Professor Perminder Sachdev, senior author of the study and Co-Director of CHeBA, says: “While an observational study does not provide conclusive ‘proof’ that metformin is protective against dementia, it does encourage us to study this and other anti-diabetic treatments for dementia prevention. Metformin has even been suggested to be anti-ageing. The intriguing question is whether metformin is helpful in people in those with normal glucose metabolism. More work is clearly needed.”
Funding: This study was supported by Australia’s National Health and Medical Research Council (Grant number 510124).
Metformin Use Is Associated With Slowed Cognitive Decline and Reduced Incident Dementia in Older Adults With Type 2 Diabetes: The Sydney Memory and Ageing Study
OBJECTIVE Type 2 diabetes (diabetes) is characterized by accelerated cognitive decline and higher dementia risk. Controversy exists regarding the impact of metformin, which is associated with both increased and decreased dementia rates. The objective of this study was to determine the association of metformin use with incident dementia and cognitive decline over 6 years in diabetes compared with those not receiving metformin and those without diabetes.
RESEARCH DESIGN AND METHODS Prospective observational study of N = 1,037 community-dwelling older participants without dementia aged 70–90 years at baseline (the Sydney Memory and Ageing Study). Exclusion criteria were dementia, major neurological or psychiatric disease, or progressive malignancy. Neuropsychological testing measured cognitive function every 2 years; a battery of tests measured executive function, memory, attention/speed, language, and visuospatial function individually. These were used to determine the measure of global cognition. Incident dementia was ascertained by a multidisciplinary panel. Total brain, hippocampal, and parahippocampal volumes were measured by MRI at baseline and 2 years (n = 526). Data were analyzed by linear mixed modeling, including the covariates of age, sex, education, BMI, heart disease, hypertension, stroke, smoking, and apolipoprotein Eε4 carriage.
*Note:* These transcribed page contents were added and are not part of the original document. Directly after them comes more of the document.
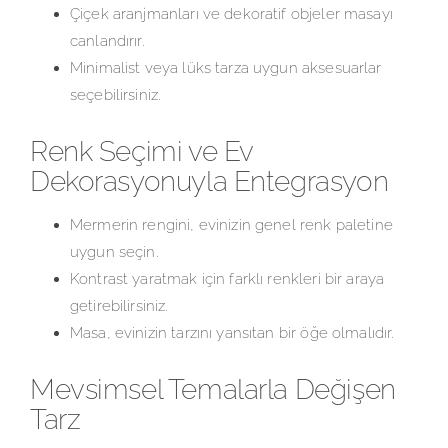
Çiçek aranjmanları ve dekoratif objeler masayı
canlandırır.
Minimalist veya lüks tarza uygun aksesuarlar
seçebilirsiniz.
Renk Seçimi ve Ev
Dekorasyonuyla Entegrasyon
Mermerin rengini, evinizin genel renk paletine
uygun seçin.
Kontrast yaratmak için farklı renkleri bir araya
getirebilirsiniz.
Masa, evinizin tarzını yansıtan bir öğe olmalıdır.
Mevsimsel Temalarla Değişen
Tarz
RESULTS Of n = 1,037, 123 had diabetes; 67 received metformin (DM+MF) and were demographically similar to those who did not (DM-noMF) and participants without diabetes (no-DM). DM+MF had significantly slower global cognition and executive function decline compared with DM-noMF. Incident dementia was significantly higher in DM-noMF compared with DM+MF (odds ratio 5.29 [95% CI 1.17–23.88]; P = 0.05).
CONCLUSIONS Older people with diabetes receiving metformin have slower cognitive decline and lower dementia risk. Large randomized studies in people with and without diabetes will determine whether these associations can be attributed to metformin.